> [Given entries]:
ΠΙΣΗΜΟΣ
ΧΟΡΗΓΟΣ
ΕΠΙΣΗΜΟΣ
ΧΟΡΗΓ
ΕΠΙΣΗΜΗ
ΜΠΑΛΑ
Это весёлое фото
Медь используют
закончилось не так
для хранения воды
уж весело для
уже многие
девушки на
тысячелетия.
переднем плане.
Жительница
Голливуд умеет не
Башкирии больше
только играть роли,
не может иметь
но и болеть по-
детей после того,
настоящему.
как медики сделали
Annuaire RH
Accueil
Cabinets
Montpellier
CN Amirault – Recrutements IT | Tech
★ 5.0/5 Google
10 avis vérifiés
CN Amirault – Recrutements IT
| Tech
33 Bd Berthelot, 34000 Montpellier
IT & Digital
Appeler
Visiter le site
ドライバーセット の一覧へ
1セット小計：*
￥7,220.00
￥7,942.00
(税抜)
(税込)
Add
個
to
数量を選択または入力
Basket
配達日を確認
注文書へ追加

> [Problem to solve]: Considering only the data above, return the lines in which "Montpellier" occurs.

> [Output for this exercise]:
Montpellier
33 Bd Berthelot, 34000 Montpellier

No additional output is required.